Why try to understand a complex problem such as economic injustice? For Bailey, it’s Jesus and the hope that comes in the gospel. The U.S., one of the wealthiest nations in the world, has a 14.5 percent poverty rate, with 45.3 million people and one in five children living in poverty. In the face of this ugliness, Bailey is buoyed by the gospel’s teaching that God is on the side of the poor, the outcast, and the marginalized. Of the world’s highly developed countries, the U.S. has the largest income inequality, and the poor are disproportionately affected by global problems such as climate change and national challenges such as access to quality education.

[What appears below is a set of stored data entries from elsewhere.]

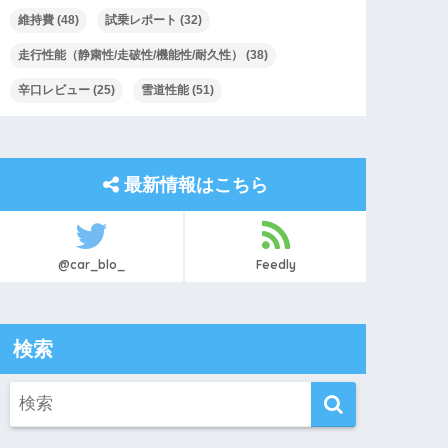
維持費
(48)
試乗レポート
(32)
走行性能（静粛性/走破性/機能性/耐久性）
(38)
辛口レビュー
(25)
雪道性能
(51)
最新情報はこちら
@car_blo_
Feedly
検索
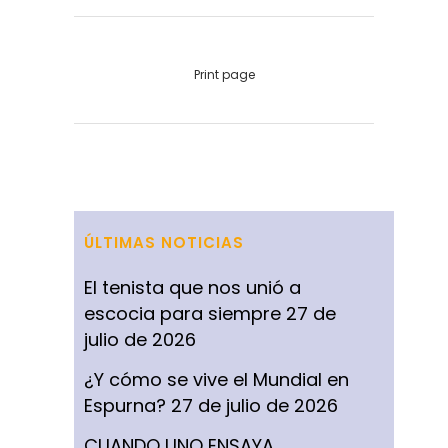
Print page
ÚLTIMAS NOTICIAS
El tenista que nos unió a
escocia para siempre
27 de
julio de 2026
¿Y cómo se vive el Mundial en
Espurna?
27 de julio de 2026
CUANDO UNO ENSAYA,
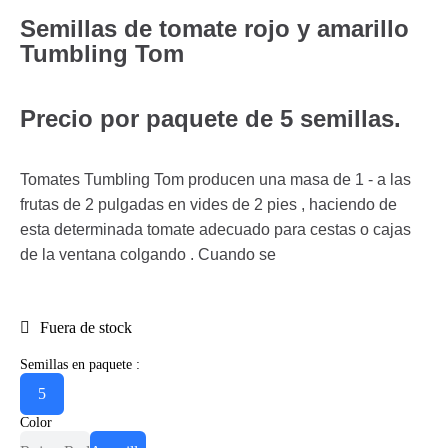
Semillas de tomate rojo y amarillo
Tumbling Tom
Precio por paquete de 5 semillas.
Tomates Tumbling Tom producen una masa de 1 - a las
frutas de 2 pulgadas en vides de 2 pies , haciendo de
esta determinada tomate adecuado para cestas o cajas
de la ventana colgando . Cuando se
Fuera de stock
Semillas en paquete :
5
Color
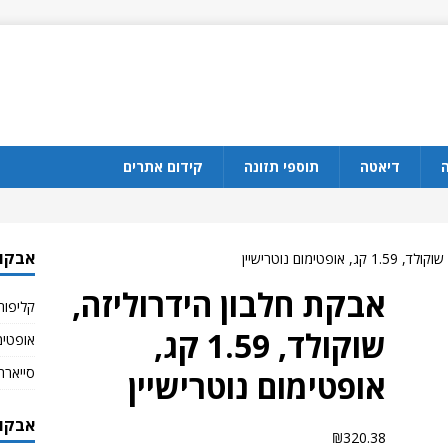
ה
דיאטה
תוספי תזונה
קידום אתרים
אבקות
פטימום נוטרישיין
אבקת חלבון הידרוליזה,
קליפורנ
שוקולד, 1.59 קג,
אופטימו
סייארה
אופטימום נוטרישיין
אבקות
₪
320.38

Recognizing this systemic failure, Bailey recalls the stories of the church mothers about “making a way out of no way.” FMN places economic and climate justice at the core of its mission and calls for a faith-led revolution to tackle these problems at the local level.
Consumer-product analysts want to know how millennials spend their money. City planners want to make their locales attractive to a young, mobile population. Faith and civic communities are paying attention to inspired and capable young people such as Bailey because they’re powerful and they’re looking to collaborate. The FMN is the product of Bailey’s fellowship with the Nathan Cummings Foundation; philanthropists are paying attention, too.
The song “People Get Ready” was inspired by the 1965 March on Washington and reflects Curtis Mayfield’s experience of growing up in a Chicago church. Two years before, 34-year-old Martin Luther King Jr. had penned this in his Letter from a Birmingham Jail: “Injustice anywhere is a threat to justice everywhere,” a quote prominent on the “What We Do” section of the FMN website. The interfaith movement is rooted, inspired, and “glocal,” and we would all do well to pay attention to millennials such as Rev. Jen Bailey who are leading the way.